I have not yet tried the smaller models with audio.

kpw94 · 2026-04-02T20:17:27 1775161047

> I'll need to investigate further but it doesn't seem promising.

That's what I meant by "waiting a few days for updates" in my other comment. Qwen 3.5 release, I remember a lot of complaints about: "tool calling isn't working properly" etc.

That was fixed shortly after: there was some template parsing work in llama.cpp. and unsloth pulled out some models and brought back better one for improving something else I can't quite remember, better done Quantization or something...

coder543 pointed out the same is happening regarding tool calling with gemma4: https://news.ycombinator.com/item?id=47619261

GistNoesis · 2026-04-02T20:34:36 1775162076

The model does call tools successfully giving sensible parameters but it seems to not picking the right ones in the right order.

I'll try in a few days. It's great to be able to test it already a few hours after the release. It's the bleeding edge as I had to pull the last from main. And with all the supply chain issues happening everywhere, bleeding edge is always more risky from a security point of view.

There is always also the possibility to fine-tune the model later to make sure it can complete the custom task correctly. But the code for doing some Lora for gemma4 is probably not yet available. The 50% extra speed seems really tempting.

amarshall · 2026-04-02T20:25:39 1775161539

If you are running on 4090 and get 5 t/s, then you exceeded your VRAM and are offloading to the CPU (or there is some other serious perf. issue)

mrinterweb · 2026-04-03T00:28:46 1775176126

Thank you. I have the same card, and I noticed the same ~100 TPS when I ran Q3.5-35B-A3B. G4 26B A4B running at 150TPS is a 50% performance gain. That's pretty huge.

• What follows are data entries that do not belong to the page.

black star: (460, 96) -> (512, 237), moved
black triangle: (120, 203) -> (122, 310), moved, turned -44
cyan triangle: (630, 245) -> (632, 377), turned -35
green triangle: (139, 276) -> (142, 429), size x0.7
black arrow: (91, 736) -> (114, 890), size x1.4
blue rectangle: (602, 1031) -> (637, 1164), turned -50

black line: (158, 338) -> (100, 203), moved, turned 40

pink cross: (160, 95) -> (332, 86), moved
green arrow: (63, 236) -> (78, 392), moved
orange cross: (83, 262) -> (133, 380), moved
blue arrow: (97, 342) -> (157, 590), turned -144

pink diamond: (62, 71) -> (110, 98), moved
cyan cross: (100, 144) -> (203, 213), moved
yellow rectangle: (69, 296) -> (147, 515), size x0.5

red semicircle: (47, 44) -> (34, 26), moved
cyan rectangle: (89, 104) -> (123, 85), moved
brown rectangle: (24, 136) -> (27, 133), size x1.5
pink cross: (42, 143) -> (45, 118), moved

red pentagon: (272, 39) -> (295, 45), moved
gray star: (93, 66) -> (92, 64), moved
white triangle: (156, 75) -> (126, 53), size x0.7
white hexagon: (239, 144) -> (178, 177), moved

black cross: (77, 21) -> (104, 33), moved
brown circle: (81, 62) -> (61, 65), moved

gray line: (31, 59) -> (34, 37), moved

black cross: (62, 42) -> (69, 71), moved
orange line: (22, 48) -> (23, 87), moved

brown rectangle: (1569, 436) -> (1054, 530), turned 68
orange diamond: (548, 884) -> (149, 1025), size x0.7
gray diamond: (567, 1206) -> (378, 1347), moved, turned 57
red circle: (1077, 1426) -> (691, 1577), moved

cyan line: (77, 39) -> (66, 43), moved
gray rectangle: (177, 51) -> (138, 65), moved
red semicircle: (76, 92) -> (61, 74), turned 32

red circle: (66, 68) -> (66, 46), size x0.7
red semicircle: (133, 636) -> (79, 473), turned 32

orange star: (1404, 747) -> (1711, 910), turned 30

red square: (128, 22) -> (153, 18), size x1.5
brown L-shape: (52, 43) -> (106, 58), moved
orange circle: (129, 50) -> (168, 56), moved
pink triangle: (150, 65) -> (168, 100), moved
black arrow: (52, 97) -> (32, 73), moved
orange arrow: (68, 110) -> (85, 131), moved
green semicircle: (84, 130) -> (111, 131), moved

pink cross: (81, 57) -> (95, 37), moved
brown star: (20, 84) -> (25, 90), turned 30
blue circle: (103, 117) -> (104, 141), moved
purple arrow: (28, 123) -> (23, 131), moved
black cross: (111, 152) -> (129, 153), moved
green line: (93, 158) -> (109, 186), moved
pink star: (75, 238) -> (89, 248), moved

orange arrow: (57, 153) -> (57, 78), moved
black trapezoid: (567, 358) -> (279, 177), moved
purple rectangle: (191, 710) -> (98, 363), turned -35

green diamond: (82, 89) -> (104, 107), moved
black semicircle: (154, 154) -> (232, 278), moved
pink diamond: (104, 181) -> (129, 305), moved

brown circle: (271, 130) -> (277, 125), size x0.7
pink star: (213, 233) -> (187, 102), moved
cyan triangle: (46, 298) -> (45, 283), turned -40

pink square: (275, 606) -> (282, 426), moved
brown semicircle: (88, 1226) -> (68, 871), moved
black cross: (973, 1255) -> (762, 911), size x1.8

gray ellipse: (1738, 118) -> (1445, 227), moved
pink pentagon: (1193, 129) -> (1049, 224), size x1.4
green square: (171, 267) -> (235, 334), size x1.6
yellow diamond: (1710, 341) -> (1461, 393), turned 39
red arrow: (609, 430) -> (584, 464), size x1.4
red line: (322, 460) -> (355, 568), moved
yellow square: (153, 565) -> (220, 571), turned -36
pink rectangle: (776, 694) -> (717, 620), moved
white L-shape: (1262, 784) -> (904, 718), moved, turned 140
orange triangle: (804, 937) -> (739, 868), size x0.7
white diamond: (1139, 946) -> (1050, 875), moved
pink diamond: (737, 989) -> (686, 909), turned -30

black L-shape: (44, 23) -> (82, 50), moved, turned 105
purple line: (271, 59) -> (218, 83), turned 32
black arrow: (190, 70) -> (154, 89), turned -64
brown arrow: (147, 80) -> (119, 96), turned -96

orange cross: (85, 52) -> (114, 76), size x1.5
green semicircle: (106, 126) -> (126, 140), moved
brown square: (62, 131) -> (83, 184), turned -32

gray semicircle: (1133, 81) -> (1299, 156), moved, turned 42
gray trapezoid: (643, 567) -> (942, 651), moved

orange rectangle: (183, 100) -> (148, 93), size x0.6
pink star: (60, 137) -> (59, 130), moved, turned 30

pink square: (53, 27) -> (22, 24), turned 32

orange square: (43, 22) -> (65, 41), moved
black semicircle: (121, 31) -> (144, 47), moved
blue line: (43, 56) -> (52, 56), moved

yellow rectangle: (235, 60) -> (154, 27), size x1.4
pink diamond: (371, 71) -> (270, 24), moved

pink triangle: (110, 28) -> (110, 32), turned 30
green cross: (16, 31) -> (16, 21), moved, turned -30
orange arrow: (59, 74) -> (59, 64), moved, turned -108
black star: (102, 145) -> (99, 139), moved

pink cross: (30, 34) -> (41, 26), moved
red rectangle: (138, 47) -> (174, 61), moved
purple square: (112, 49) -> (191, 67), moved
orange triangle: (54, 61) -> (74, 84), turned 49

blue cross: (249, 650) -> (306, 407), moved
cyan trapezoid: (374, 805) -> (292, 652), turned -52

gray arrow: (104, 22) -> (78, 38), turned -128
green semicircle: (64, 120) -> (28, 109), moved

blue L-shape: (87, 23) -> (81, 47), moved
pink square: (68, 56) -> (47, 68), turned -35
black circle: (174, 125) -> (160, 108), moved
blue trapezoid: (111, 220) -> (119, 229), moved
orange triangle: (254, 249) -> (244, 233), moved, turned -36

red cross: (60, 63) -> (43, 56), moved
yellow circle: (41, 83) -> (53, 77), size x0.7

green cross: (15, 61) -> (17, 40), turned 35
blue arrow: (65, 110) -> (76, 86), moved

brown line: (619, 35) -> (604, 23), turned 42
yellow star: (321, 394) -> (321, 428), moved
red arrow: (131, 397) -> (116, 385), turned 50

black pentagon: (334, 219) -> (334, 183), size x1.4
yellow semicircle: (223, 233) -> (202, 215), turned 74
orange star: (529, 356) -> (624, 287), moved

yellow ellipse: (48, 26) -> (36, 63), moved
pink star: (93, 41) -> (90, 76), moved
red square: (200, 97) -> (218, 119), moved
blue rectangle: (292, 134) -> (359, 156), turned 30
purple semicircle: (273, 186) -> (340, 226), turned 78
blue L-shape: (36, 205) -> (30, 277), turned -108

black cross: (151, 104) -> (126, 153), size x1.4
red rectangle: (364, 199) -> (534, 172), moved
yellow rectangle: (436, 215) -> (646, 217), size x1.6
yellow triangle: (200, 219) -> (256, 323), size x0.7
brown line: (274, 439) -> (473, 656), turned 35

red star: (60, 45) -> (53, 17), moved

refulgentis · 2026-04-02T19:15:19 1775157319

Reversing the X and Y axis, adding in a few other random models, and dropping all the small Qwens makes this worse than useless as a Qwen 3.5 comparison, it’s actively misleading. If you’re using AI, please don’t rush to copy paste output :/

EDIT: Lordy, the small models are a shadow of Qwen's smalls. See https://huggingface.co/Qwen/Qwen3.5-4B versus https://www.reddit.com/r/LocalLLaMA/comments/1salgre/gemma_4...

scrlk · 2026-04-02T19:44:10 1775159050

I transposed the table so that it's readable on mobile devices.

I should have mentioned that the Qwen 3.5 benchmarks were from the Qwen3.5-122B-A10B model card (which includes GPT-5-mini and GPT-OSS-120B); apologies for not including the smaller Qwen 3.5 models.

refulgentis · 2026-04-02T19:50:36 1775159436

It’s not readable on a phone either. Text wraps. unless you’re testing on foldable?

BloondAndDoom · 2026-04-02T22:38:56 1775169536

Small qwen models are magical

refulgentis · 2026-04-02T23:46:56 1775173616

It's so so good.

I have an app I've been working on for 2.5 years and felt kinda stupid making sure llama.cpp worked everywhere, including Android and iOS.

The 0.8B beats every <= 7B model I've used on tool use and can do RAG. Like you could ship it to someone who didn't know AI and it can do all the basics and leave UX intact.